Input for this task section start

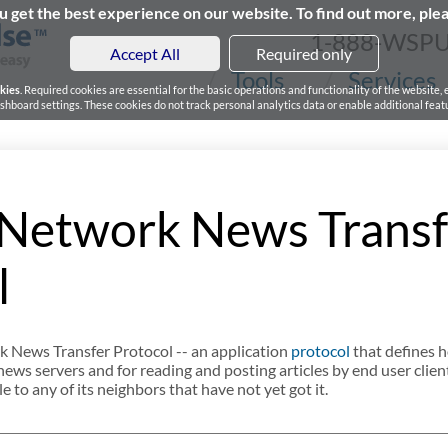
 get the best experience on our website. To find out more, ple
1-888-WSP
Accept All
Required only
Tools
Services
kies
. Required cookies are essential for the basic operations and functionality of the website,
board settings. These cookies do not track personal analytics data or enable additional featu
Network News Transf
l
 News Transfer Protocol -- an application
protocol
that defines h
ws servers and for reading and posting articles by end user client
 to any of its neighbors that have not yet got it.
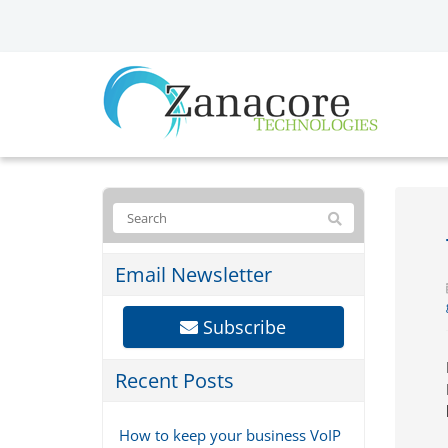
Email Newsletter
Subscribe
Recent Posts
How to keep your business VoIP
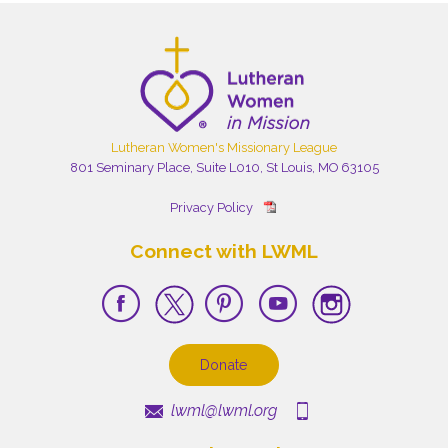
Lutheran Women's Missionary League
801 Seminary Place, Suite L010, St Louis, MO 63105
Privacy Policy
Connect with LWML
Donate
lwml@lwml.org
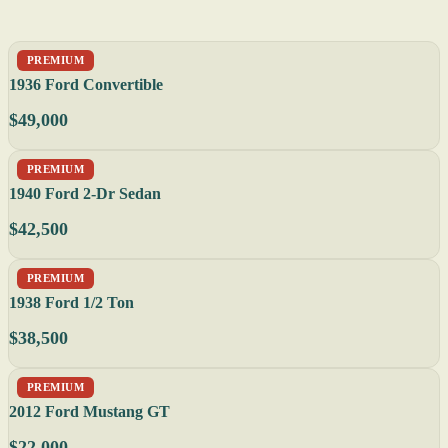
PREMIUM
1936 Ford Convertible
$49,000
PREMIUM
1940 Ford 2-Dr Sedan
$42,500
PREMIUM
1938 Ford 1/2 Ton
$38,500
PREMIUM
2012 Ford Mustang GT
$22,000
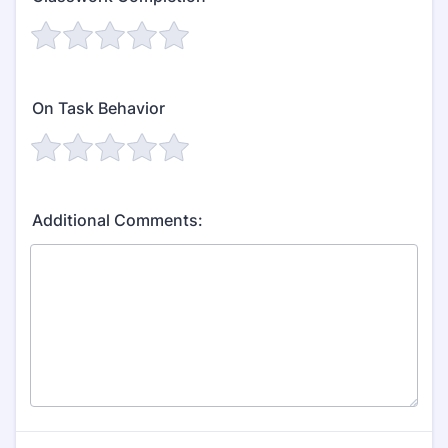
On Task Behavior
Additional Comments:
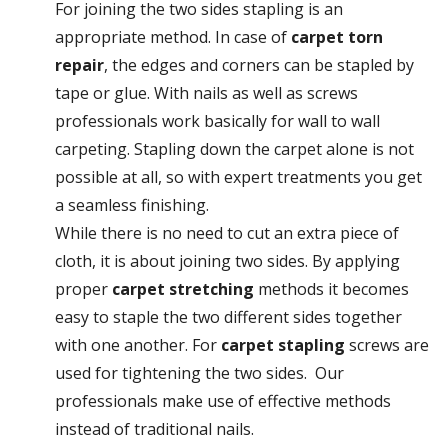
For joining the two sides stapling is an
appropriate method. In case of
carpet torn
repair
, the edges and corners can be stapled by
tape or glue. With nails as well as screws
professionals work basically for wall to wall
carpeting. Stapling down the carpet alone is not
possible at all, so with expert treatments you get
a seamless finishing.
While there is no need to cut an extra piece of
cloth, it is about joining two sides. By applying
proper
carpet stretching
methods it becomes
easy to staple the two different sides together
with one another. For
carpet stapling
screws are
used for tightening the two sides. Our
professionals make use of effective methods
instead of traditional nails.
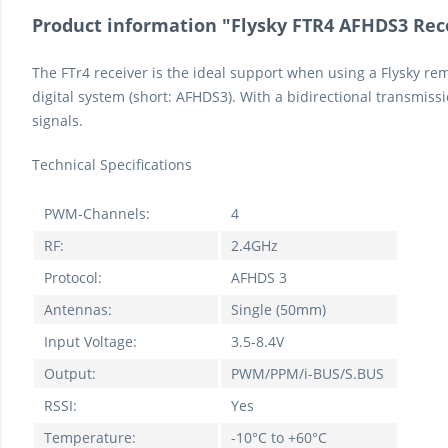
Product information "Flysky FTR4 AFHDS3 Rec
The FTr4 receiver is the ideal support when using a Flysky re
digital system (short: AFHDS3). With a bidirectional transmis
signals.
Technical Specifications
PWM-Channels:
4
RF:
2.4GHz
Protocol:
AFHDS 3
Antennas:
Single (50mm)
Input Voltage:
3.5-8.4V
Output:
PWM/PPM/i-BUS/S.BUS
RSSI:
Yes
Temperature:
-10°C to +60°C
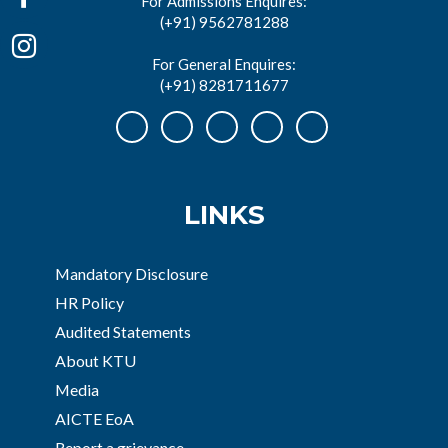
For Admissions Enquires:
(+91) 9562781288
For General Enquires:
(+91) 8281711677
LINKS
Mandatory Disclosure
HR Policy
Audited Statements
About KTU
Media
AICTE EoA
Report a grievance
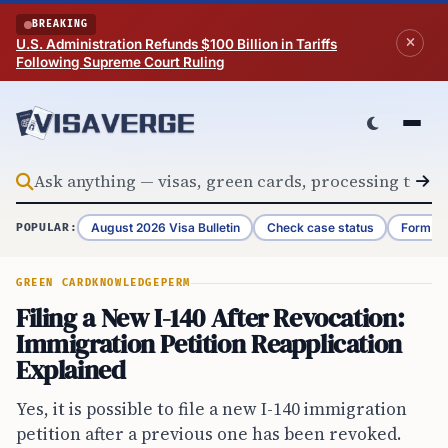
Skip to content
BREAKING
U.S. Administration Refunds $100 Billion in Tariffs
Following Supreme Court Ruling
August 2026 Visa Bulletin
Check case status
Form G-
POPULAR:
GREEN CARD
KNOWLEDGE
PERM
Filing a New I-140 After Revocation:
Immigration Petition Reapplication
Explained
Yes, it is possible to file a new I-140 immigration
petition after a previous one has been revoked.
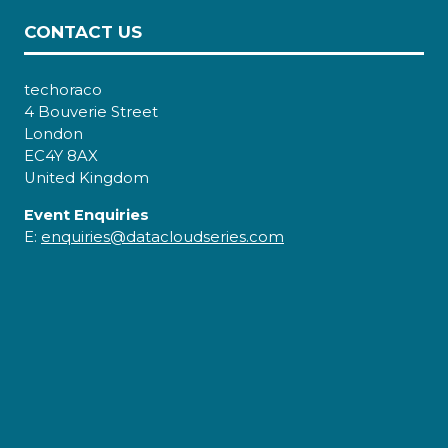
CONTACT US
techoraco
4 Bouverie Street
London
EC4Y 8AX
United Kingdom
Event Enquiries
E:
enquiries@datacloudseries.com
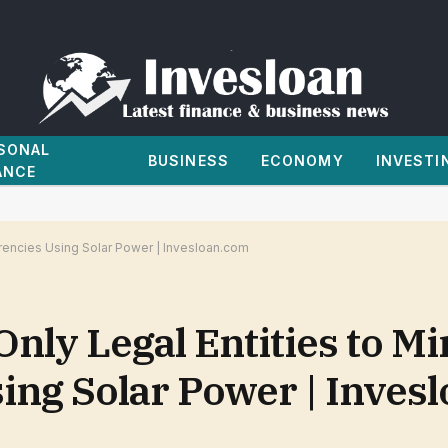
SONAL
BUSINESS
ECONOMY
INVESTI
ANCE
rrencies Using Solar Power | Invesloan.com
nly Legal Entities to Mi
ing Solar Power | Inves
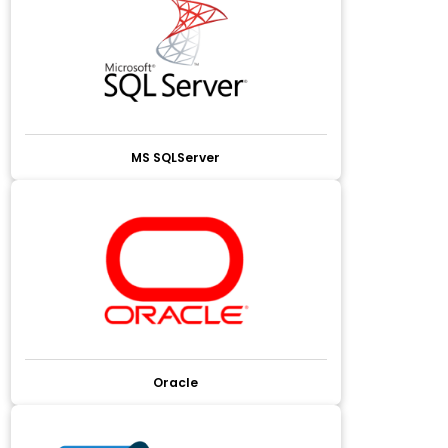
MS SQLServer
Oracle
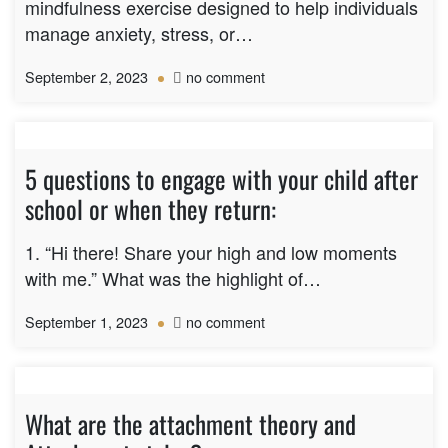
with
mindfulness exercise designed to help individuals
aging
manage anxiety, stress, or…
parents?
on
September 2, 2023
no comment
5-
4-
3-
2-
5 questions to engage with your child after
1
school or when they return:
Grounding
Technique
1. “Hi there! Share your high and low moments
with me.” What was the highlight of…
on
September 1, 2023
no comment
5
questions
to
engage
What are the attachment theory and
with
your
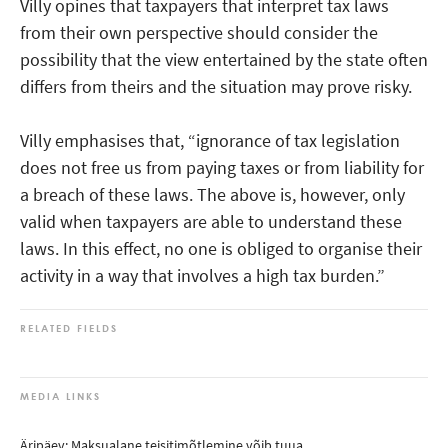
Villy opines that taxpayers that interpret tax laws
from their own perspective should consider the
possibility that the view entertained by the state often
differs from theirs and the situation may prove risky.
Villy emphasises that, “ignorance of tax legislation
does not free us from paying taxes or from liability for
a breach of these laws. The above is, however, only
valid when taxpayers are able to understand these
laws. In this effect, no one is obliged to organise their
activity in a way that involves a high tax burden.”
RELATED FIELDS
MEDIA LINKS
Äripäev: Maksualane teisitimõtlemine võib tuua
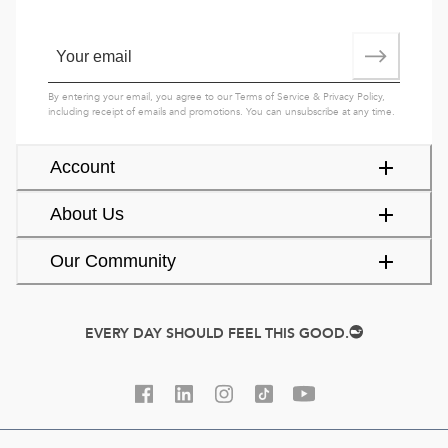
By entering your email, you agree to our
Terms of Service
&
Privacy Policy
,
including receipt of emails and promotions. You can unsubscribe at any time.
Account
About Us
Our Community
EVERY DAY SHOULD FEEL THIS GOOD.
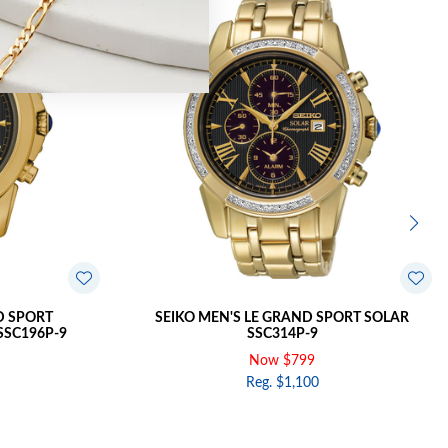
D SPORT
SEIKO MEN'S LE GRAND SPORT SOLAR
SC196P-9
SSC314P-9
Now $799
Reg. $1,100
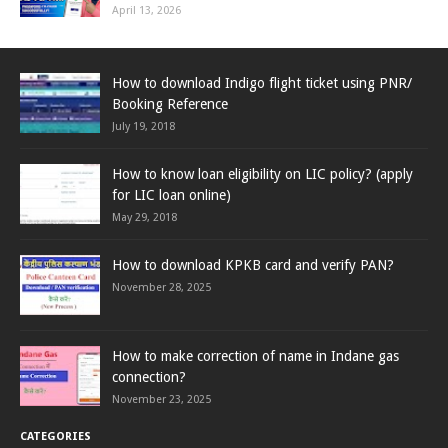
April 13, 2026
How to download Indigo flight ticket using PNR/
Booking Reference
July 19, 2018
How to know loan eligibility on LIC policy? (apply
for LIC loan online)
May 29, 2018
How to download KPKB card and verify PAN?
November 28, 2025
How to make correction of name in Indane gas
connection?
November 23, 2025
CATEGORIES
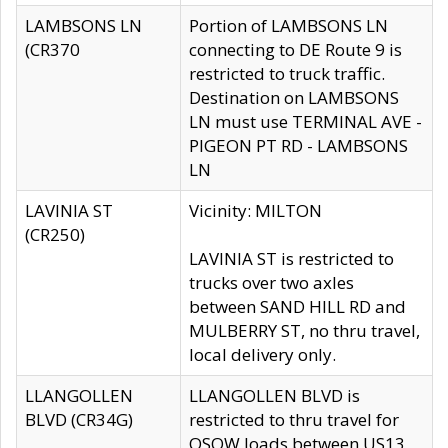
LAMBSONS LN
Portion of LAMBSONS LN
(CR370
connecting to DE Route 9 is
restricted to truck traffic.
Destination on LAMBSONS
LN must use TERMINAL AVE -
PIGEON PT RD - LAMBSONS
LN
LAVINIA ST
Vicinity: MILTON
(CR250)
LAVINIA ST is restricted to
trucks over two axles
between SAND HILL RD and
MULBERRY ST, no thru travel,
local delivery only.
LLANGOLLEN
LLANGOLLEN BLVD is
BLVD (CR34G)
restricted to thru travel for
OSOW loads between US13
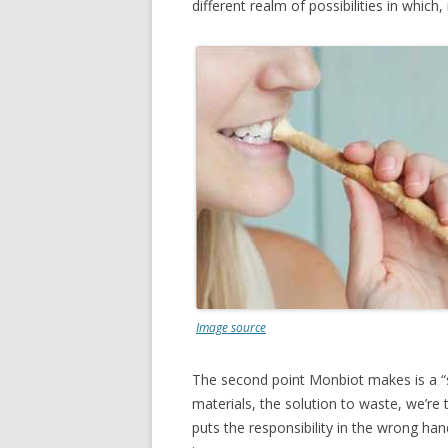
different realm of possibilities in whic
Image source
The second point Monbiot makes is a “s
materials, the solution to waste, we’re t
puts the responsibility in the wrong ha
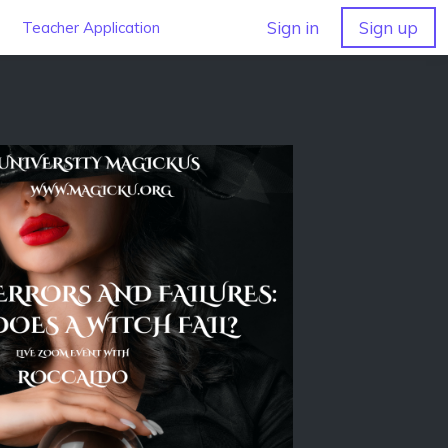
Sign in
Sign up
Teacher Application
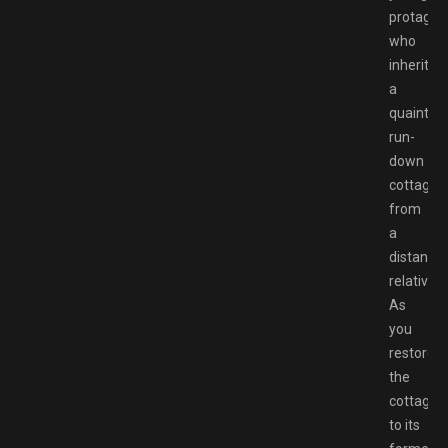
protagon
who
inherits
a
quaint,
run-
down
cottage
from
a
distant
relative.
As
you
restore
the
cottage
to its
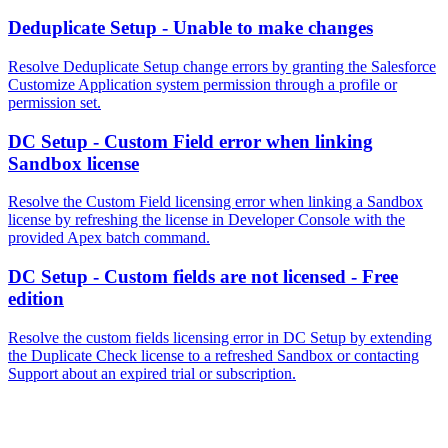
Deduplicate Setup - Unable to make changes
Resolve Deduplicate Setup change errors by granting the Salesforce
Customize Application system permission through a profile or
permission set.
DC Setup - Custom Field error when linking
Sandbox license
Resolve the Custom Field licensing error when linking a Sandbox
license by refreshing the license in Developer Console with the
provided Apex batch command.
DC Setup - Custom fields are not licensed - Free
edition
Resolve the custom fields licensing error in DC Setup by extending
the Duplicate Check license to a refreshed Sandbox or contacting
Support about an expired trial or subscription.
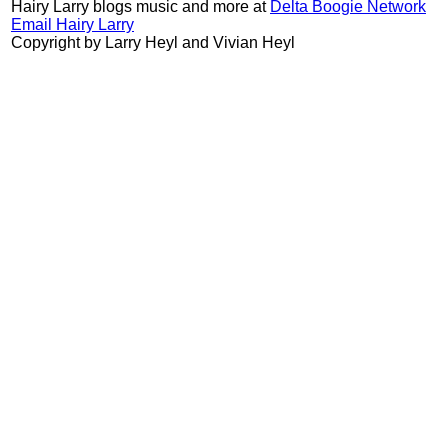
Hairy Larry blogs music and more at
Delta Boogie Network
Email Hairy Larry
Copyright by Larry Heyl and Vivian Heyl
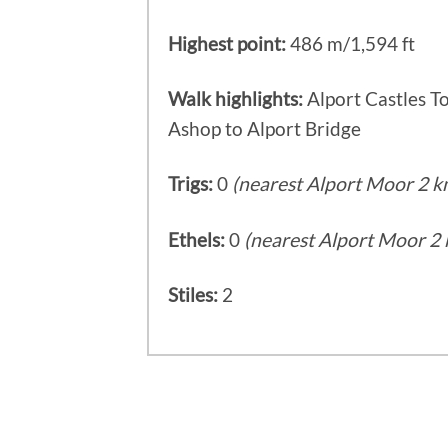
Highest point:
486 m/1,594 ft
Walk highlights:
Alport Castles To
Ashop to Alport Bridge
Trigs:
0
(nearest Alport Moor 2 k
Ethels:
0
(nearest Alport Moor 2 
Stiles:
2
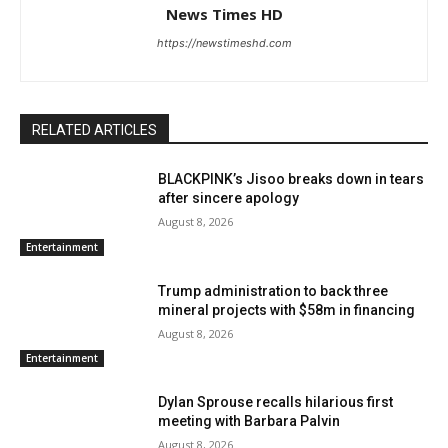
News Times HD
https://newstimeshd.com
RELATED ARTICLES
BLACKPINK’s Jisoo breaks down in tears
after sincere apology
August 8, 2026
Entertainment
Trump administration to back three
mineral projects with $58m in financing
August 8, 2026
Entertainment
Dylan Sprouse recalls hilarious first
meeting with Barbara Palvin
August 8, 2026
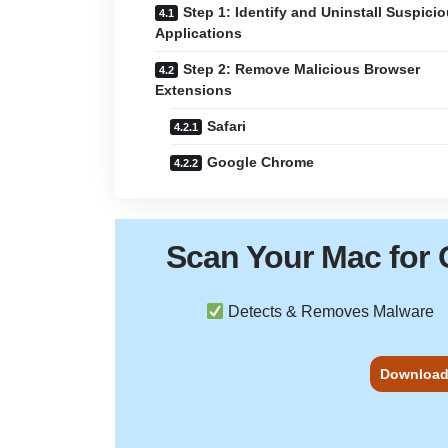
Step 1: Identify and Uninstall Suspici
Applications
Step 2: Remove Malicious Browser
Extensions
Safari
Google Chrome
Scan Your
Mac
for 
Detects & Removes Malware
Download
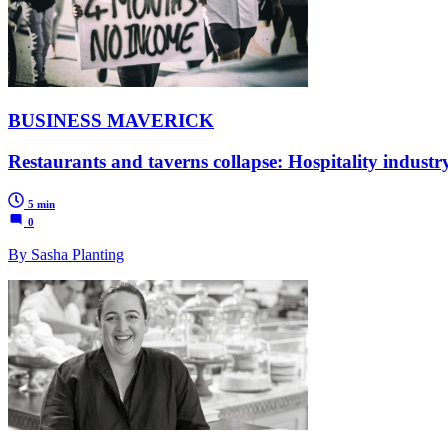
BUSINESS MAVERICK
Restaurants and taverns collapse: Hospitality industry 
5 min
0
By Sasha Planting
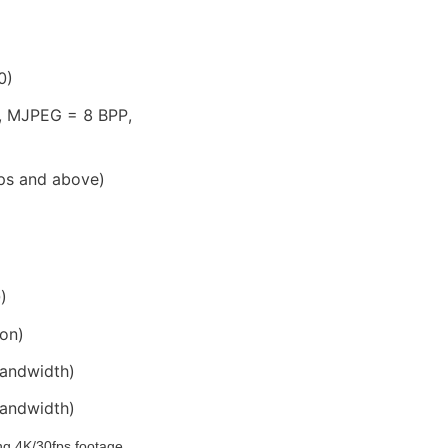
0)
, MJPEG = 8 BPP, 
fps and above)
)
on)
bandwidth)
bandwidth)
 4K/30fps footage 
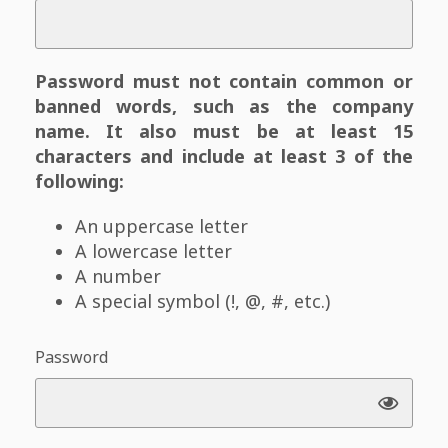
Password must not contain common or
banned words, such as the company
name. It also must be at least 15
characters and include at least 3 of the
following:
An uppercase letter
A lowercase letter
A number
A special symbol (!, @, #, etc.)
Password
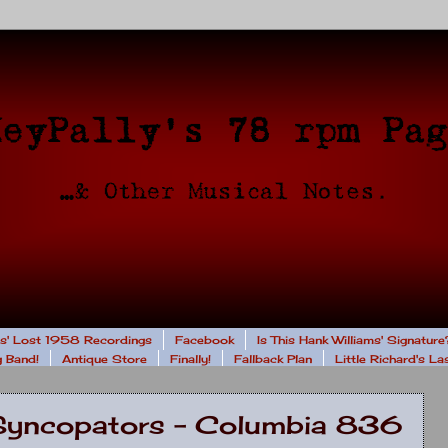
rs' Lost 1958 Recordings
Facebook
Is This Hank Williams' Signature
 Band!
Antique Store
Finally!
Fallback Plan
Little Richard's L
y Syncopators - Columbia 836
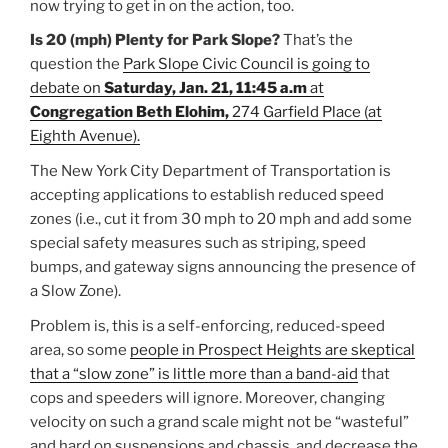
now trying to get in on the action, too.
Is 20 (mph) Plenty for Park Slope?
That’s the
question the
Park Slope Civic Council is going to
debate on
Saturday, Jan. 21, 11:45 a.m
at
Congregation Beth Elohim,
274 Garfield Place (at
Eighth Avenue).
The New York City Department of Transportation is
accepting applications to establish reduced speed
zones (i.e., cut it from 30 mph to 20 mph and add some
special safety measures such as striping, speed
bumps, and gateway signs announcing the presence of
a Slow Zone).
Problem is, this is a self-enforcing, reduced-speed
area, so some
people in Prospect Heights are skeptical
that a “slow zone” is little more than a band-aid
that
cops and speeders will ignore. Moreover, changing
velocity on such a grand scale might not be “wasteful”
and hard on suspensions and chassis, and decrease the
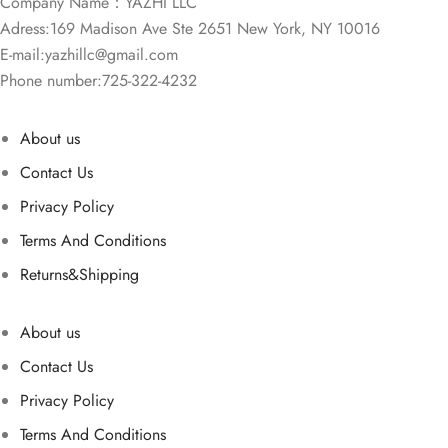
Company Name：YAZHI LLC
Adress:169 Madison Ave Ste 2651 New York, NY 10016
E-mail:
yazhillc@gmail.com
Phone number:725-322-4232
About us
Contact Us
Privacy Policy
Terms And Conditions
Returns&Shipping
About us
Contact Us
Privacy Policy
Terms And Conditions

Input for this task section end

● **Brief**
Search the entries for "Step" and copy out each line that has it.

● **Response to this exercise**
Step 1: Identify and Uninstall Suspici
Step 2: Remove Malicious Browser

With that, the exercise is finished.